* Data for review
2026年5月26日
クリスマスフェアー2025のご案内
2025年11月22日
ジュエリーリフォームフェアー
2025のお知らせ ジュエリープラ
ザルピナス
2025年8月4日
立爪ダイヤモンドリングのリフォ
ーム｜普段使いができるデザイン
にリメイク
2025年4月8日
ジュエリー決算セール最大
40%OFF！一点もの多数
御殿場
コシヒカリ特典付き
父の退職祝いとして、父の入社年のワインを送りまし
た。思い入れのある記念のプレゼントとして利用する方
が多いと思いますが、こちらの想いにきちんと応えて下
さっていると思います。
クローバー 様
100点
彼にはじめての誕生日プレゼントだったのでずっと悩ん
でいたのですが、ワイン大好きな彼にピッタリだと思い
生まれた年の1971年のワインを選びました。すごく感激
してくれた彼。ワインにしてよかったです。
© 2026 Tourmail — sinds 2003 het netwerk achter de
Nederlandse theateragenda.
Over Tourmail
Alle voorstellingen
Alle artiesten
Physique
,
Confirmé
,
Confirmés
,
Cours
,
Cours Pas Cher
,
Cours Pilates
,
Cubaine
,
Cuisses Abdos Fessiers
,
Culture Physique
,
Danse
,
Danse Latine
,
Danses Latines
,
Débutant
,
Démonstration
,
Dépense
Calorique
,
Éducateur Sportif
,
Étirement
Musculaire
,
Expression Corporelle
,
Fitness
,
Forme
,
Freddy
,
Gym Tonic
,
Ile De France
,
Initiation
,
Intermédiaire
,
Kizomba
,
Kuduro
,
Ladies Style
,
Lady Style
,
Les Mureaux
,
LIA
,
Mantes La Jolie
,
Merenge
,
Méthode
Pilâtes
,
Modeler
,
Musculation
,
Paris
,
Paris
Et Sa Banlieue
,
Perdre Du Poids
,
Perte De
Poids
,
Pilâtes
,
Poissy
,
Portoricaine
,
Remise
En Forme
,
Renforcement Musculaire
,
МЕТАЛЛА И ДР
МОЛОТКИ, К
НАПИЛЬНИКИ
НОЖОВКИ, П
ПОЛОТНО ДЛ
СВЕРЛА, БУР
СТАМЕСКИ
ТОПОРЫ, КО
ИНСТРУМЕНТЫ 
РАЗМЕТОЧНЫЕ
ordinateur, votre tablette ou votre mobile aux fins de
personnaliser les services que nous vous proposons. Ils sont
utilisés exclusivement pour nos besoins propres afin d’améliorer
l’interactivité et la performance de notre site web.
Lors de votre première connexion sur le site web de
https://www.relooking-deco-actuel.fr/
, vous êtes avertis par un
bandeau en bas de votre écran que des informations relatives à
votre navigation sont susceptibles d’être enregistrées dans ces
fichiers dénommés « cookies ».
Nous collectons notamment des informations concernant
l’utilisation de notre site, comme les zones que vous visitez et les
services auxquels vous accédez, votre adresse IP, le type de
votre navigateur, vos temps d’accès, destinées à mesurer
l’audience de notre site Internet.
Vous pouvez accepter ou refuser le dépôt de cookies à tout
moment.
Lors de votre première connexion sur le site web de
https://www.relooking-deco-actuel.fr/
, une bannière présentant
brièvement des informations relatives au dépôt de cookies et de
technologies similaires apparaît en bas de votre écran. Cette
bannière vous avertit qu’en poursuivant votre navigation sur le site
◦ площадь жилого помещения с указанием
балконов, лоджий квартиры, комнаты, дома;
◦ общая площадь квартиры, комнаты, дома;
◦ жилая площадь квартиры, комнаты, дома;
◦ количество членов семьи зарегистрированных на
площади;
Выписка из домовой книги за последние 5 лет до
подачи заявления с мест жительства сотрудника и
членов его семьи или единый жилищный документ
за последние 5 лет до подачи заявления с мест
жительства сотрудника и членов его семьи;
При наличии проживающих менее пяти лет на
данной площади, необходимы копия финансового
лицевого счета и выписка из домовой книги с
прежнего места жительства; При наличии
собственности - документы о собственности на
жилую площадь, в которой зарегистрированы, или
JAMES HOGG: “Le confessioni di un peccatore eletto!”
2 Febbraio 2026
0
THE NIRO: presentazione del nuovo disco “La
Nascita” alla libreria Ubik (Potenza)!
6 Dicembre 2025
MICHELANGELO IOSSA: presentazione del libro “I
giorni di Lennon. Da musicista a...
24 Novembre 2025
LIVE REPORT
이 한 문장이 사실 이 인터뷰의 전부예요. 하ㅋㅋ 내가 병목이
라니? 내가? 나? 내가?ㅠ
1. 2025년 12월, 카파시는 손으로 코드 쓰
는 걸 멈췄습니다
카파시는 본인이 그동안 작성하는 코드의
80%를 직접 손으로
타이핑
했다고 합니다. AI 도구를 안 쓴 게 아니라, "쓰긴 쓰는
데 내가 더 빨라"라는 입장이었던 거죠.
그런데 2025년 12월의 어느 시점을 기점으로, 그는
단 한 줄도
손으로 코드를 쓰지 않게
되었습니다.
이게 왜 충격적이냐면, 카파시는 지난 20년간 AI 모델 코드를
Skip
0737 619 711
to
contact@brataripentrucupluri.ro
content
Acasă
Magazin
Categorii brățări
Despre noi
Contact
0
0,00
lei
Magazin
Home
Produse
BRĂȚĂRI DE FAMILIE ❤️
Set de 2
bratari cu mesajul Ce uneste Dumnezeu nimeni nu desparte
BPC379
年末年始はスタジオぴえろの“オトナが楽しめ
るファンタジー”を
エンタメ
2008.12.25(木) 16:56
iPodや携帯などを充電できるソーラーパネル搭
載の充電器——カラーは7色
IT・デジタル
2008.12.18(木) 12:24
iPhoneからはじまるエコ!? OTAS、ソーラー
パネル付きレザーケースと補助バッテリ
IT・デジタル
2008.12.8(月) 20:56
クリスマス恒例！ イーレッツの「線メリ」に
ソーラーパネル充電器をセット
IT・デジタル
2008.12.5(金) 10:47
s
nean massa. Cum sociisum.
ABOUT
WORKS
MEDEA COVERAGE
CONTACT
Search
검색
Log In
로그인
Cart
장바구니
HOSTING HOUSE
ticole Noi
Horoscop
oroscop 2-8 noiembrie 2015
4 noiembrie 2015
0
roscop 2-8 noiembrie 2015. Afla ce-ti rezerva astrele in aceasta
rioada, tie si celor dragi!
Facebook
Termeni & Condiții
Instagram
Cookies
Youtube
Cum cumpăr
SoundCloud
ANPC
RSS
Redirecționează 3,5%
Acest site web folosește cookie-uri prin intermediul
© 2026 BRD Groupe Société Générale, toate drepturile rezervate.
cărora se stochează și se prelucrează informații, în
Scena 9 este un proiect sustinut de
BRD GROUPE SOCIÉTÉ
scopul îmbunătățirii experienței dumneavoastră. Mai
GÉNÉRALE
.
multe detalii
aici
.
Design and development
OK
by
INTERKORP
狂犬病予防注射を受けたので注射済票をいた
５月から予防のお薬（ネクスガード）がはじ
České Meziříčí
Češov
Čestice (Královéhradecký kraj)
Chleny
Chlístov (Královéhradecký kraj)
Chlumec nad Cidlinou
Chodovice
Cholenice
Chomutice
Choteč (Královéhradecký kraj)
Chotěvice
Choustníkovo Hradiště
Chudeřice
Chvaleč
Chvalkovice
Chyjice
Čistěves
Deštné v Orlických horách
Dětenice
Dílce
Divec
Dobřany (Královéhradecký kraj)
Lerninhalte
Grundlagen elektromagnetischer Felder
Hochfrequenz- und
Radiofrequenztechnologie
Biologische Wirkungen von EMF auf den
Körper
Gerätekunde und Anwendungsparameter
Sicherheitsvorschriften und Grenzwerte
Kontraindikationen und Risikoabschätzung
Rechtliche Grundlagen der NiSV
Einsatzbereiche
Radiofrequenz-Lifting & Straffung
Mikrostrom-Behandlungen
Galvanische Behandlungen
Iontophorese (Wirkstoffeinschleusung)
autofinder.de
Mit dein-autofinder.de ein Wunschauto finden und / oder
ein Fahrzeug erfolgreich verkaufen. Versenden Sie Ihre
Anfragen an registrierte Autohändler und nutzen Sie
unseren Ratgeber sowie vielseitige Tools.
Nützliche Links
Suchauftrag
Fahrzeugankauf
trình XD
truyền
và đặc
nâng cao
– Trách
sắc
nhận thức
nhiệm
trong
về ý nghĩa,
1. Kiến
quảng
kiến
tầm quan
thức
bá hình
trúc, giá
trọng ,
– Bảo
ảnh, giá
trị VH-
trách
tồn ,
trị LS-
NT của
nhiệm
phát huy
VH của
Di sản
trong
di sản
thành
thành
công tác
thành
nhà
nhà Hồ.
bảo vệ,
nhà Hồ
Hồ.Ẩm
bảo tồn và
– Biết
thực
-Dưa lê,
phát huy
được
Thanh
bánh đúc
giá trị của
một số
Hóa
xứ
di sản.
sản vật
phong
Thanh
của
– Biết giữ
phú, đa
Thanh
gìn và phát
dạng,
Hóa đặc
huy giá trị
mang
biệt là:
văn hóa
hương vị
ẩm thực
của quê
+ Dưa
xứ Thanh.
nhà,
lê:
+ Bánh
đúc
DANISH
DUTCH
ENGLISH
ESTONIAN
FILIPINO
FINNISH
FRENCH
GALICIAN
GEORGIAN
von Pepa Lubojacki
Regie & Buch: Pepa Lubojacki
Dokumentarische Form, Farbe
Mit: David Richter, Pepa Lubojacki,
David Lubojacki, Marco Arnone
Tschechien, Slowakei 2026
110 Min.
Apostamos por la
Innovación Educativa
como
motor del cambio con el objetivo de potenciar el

* Prompt
What is needed is an exact copy of the entries from their first line down to the line with "彼にはじめての誕生日プレゼントだったのでずっと悩ん", that line included, and nothing beyond it.

* Solution
2026年5月26日
クリスマスフェアー2025のご案内
2025年11月22日
ジュエリーリフォームフェアー
2025のお知らせ ジュエリープラ
ザルピナス
2025年8月4日
立爪ダイヤモンドリングのリフォ
ーム｜普段使いができるデザイン
にリメイク
2025年4月8日
ジュエリー決算セール最大
40%OFF！一点もの多数
御殿場
コシヒカリ特典付き
父の退職祝いとして、父の入社年のワインを送りまし
た。思い入れのある記念のプレゼントとして利用する方
が多いと思いますが、こちらの想いにきちんと応えて下
さっていると思います。
クローバー 様
100点
彼にはじめての誕生日プレゼントだったのでずっと悩ん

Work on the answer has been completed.